If the original was too tart, do give this a try. Airy and light enough for hot weather, but yet, not just your average citrus fragrance.
28th June 2011
93506
A very nice fragrance that opens in the classical Eau De Cologne style with tart citrus and bergamot and immediately takes a much more interesting twist with the appearance of an astringent artemisia note joined by herbs and some coniferous. Nice ambery / musk drydown. Despite longevity it's not among the best around, Les Nuits D'Hadrien is still a remarkable aromatic-citrus-oriental fragrance worth to check out. Good work.
1st June 2011
92073
I like this – it is an oriental which I can appreciate for its restraint and light style. It has two distinct phases. The first is an herbal-green scent very much in the style of Eau D'Hadrien. There is an aromatic citrus/green aspect which suggests a fine, classic EdC. Good herbs and spices emerge. The Eau D'Hadrien notes become smoother and rounder. This phase is beautiful and classy. The citrus notes have great duration, and pick up the cypress to create a lemon-wood chord. The second phase presents the heavier oriental basenotes. Due to the restraint of their treatment, they don't overwhelm or become cloying. They suggest a slightly smoky, woody cloud of light musk, spice and amber. Yes, a little vanilla is here but even I can appreciate it (a rarity for me!).
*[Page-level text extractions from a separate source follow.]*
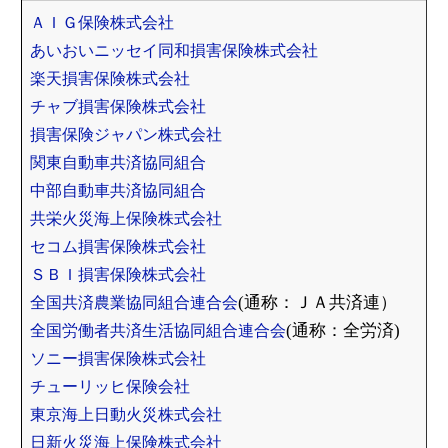
ＡＩＧ保険株式会社
あいおいニッセイ同和損害保険株式会社
楽天損害保険株式会社
チャブ損害保険株式会社
損害保険ジャパン株式会社
関東自動車共済協同組合
中部自動車共済協同組合
共栄火災海上保険株式会社
セコム損害保険株式会社
ＳＢＩ損害保険株式会社
全国共済農業協同組合連合会
(通称：ＪＡ共済連）
全国労働者共済生活協同組合連合会
(通称：全労済)
ソニー損害保険株式会社
チューリッヒ保険会社
東京海上日動火災株式会社
日新火災海上保険株式会社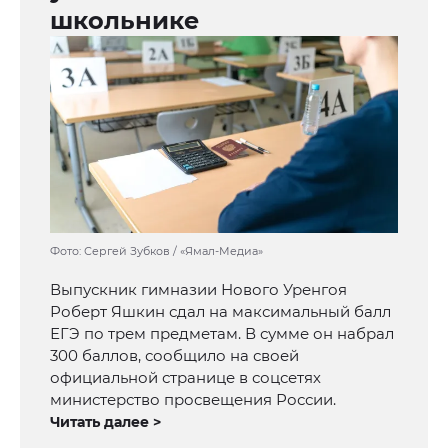
школьнике
Фото: Сергей Зубков / «Ямал-Медиа»
Выпускник гимназии Нового Уренгоя
Роберт Яшкин сдал на максимальный балл
ЕГЭ по трем предметам. В сумме он набрал
300 баллов, сообщило на своей
официальной странице в соцсетях
министерство просвещения России.
Читать далее >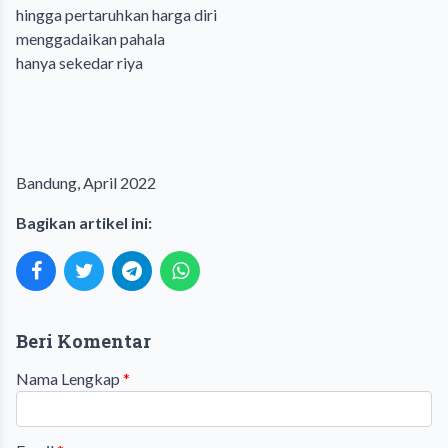
hingga pertaruhkan harga diri
menggadaikan pahala
hanya sekedar riya
Bandung, April 2022
Bagikan artikel ini:
Beri Komentar
Nama Lengkap
*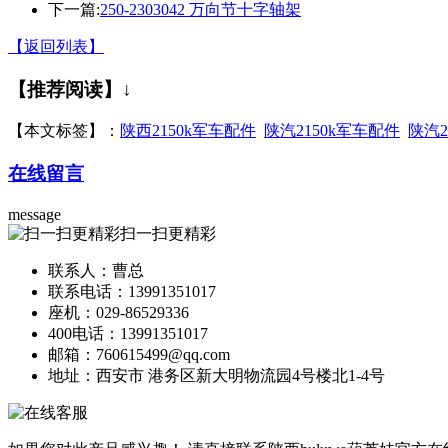
下一篇:
250-2303042 万向节十字轴架
【返回列表】
【推荐阅读】↓
【本文标签】：
陕西2150k军车配件
陕汽2150k军车配件
陕汽2
在线留言
message
扫一扫更精彩
联系人：曹总
联系电话：13991351017
座机：029-86529336
400电话：13991351017
邮箱：760615499@qq.com
地址：西安市 港务区新大明物流园4号楼北1-4号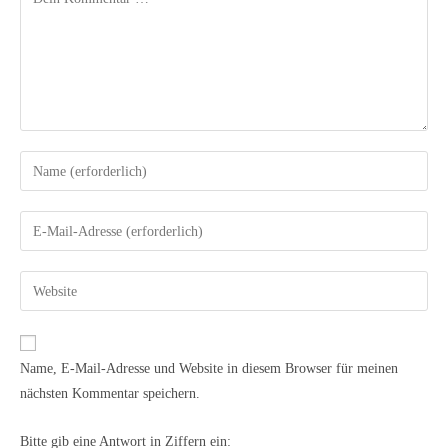
Name, E-Mail-Adresse und Website in diesem Browser für meinen
nächsten Kommentar speichern.
Bitte gib eine Antwort in Ziffern ein: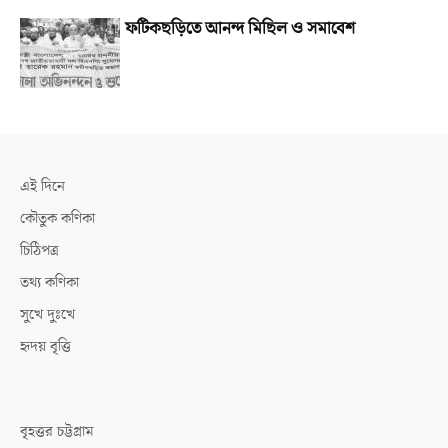
ফটিকছড়িতে আনন্দ মিছিল ও সমাবেশ
এই দিনে
কৌতুক কণিকা
চিঠিপত্র
তথ্য কণিকা
সুখে দুঃখে
হৃদয় বৃত্তি
বৃহত্তর চট্টগ্রাম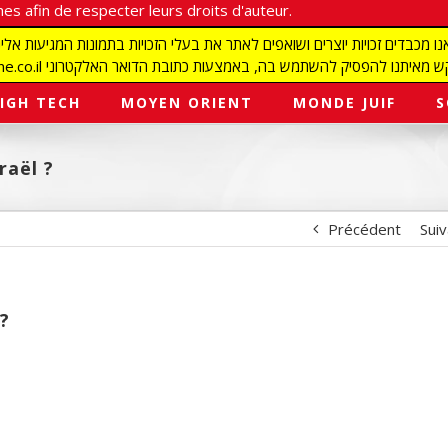
es afin de respecter leurs droits d'auteur.
redaction@israelmagazine.co.il סיק להשתמש בה, באמצעות כתובת הדואר האלקטרוני
IGH TECH
MOYEN ORIENT
MONDE JUIF
S
raël ?
Précédent
Sui
?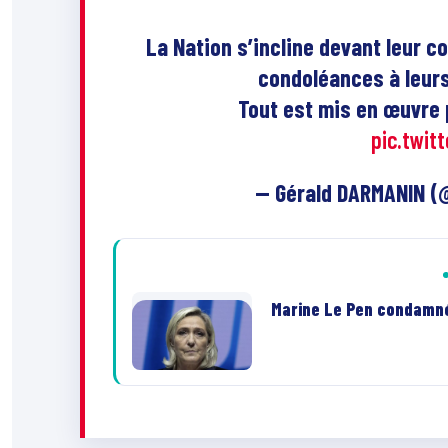
La Nation s’incline devant leur 
condoléances à leurs
Tout est mis en œuvre p
pic.twit
— Gérald DARMANIN 
Marine Le Pen condamnée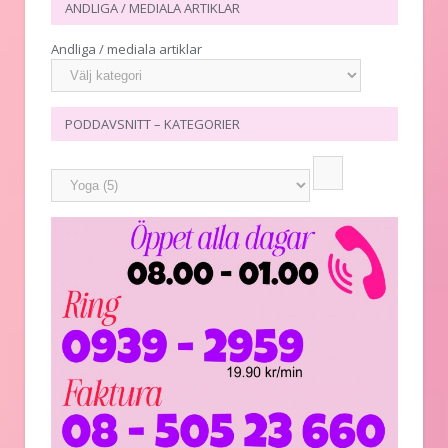
ANDLIGA / MEDIALA ARTIKLAR
Andliga / mediala artiklar
PODDAVSNITT – KATEGORIER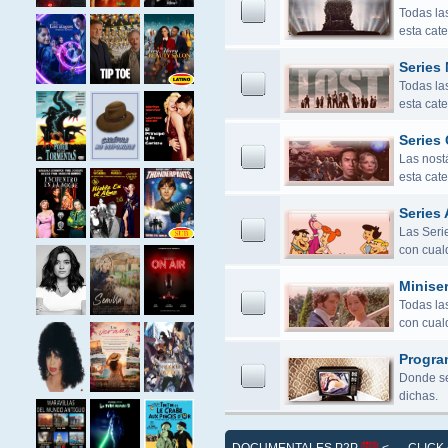
Todas la
esta cate
Series
Todas la
esta cate
Series 
Las nostá
esta cate
Series 
Las Seri
con cualq
Miniser
Todas las
con cualq
Progra
Donde se
dichas.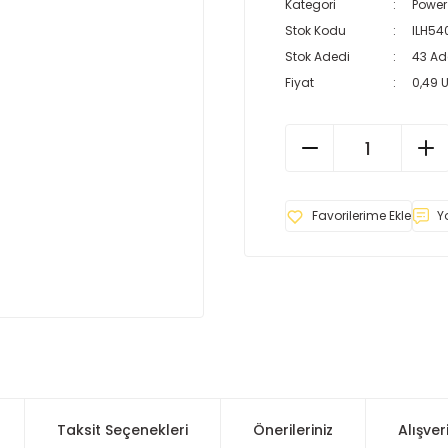
Kategori
Power
Stok Kodu
ILH54
Stok Adedi
43 Ad
Fiyat
0,49 
Y
Taksit Seçenekleri
Önerileriniz
Alışver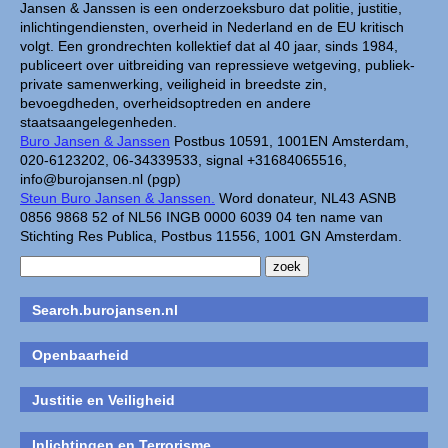
Jansen & Janssen is een onderzoeksburo dat politie, justitie,
inlichtingendiensten, overheid in Nederland en de EU kritisch
volgt. Een grondrechten kollektief dat al 40 jaar, sinds 1984,
publiceert over uitbreiding van repressieve wetgeving, publiek-
private samenwerking, veiligheid in breedste zin,
bevoegdheden, overheidsoptreden en andere
staatsaangelegenheden.
Buro Jansen & Janssen
Postbus 10591, 1001EN Amsterdam,
020-6123202, 06-34339533, signal +31684065516,
info@burojansen.nl (pgp)
Steun Buro Jansen & Janssen.
Word donateur, NL43 ASNB
0856 9868 52 of NL56 INGB 0000 6039 04 ten name van
Stichting Res Publica, Postbus 11556, 1001 GN Amsterdam.
Search.burojansen.nl
Openbaarheid
Justitie en Veiligheid
Inlichtingen en Terrorisme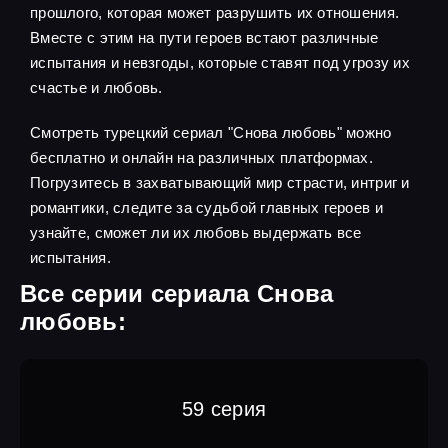
прошлого, которая может разрушить их отношения.
Вместе с этим на пути героев встают различные
испытания и невзгоды, которые ставят под угрозу их
счастье и любовь.
Смотреть турецкий сериал "Снова любовь" можно
бесплатно и онлайн на различных платформах.
Погрузитесь в захватывающий мир страсти, интриг и
романтики, следите за судьбой главных героев и
узнайте, сможет ли их любовь выдержать все
испытания.
Все серии сериала Снова
любовь:
59 серия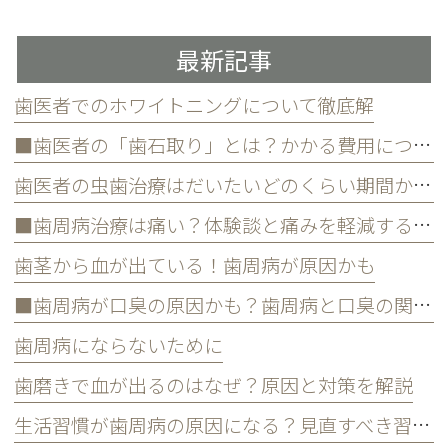
最新記事
歯医者でのホワイトニングについて徹底解
■歯医者の「歯石取り」とは？かかる費用について
歯医者の虫歯治療はだいたいどのくらい期間かかる？
■歯周病治療は痛い？体験談と痛みを軽減する方法
歯茎から血が出ている！歯周病が原因かも
■歯周病が口臭の原因かも？歯周病と口臭の関係について
歯周病にならないために
歯磨きで血が出るのはなぜ？原因と対策を解説
生活習慣が歯周病の原因になる？見直すべき習慣とは？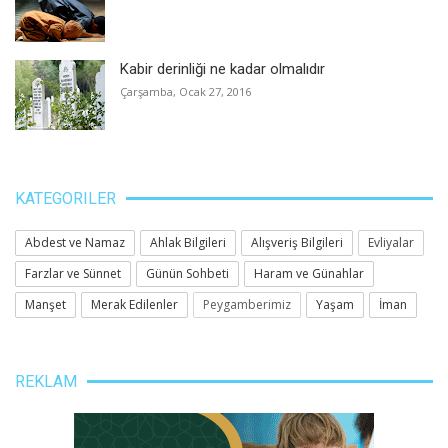
Kabir derinliği ne kadar olmalıdır
Çarşamba, Ocak 27, 2016
KATEGORILER
Abdest ve Namaz
Ahlak Bilgileri
Alışveriş Bilgileri
Evliyalar
Farzlar ve Sünnet
Günün Sohbeti
Haram ve Günahlar
Manşet
Merak Edilenler
Peygamberimiz
Yaşam
İman
REKLAM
Very well done. For those who find Eau D'Hadrien interesting but too austere, this is worth checking out.
8th April 2010
35313
GROUP. Citrus-Aromatic.GENDER. Safe choice for both male & female.CREATIVITY. Another citrus scent but very wisely blended. You certainly won't impress wearing this one, but that is not always the point. DAYorNIGHT? For a scent with the word ‘'Nuits'' in its name you would expect something bolder, long lasting and impressive. On the contrary it is light, quiet and fades relatively quickly (at least on me). The majority of the citrus fragrances are intended for daywear and I am afraid this one goes with the majority as well, despite the patchouli-sandalwood base. LONGEVITY. A disadvantage, for this very refined scent. COMMENTS. The finely balanced hesperidic opening (lemon zest, mandarin, bergamot and a touch of star anise) is the best part of it. The citrus notes are mild and not pungent at all. Very soon (unfortunately) come the basil and the cypress notes which are excellent, last longer but are a little boring. Base notes, patchouli, sandalwood and musk (sorry, I don't get the vanilla) are well combined but don't last for long.Overalll, a fine daywear scent. I wish it could last longer.
22nd September 2009
26069
Delicious bright yellow lemon-y opening turns soon into a quite ordinary weak herbaceous citrus -floral blend. It remains very beautiful though all the way long. (And beautiful is just the right word in here). It's just too subtle and ummm…..well, beautiful for my personal tastes. I really do need more edge or at least more nuances. This is too weak and linear. Too refined, hushed and blah blah blah….Perhaps unisex, no problem, but what I think is how exquisitely will would probably work on skin to skin action with some beautiful woman.
3rd March 2009
17395
An interesting take on citrus, and a departure from Eau de Hadrien's mouthwatering, sour, realistic lemon. Les Nuits de Hadrien plays up the mandarin and amber and is quite a bit sweeter than the former fragrance. It also has an interesting spicy, herbal characteristic that makes it more complex. On the other hand, it's direction is not as straightforward so I don't believe it will attract as many adoring fans. Regardless, worth a try.
25th February 2009
26322
Picture a lemon creamsicle dipped in gold and which came in an opulent sandalwood box. The only problem is longevity, which seems to be only a couple of hours. This is based on the EDT in the women's bottle.
1st February 2009
59068
This is a very holiday-yuletiding scent. I detect pines, cedar, lemon, and vanilla with spices. It is the most traditional of th AG scents I have tried. Unisex? Yes. This one is more manly, however. It reminds me of Christmas Eve as a child. It could easily be used in the summer. It has an outdoor feel to it.
25th November 2008
53118
A dry citrus with wet yet light florals and a patchouli drydown. Too bad the top notes are what's best.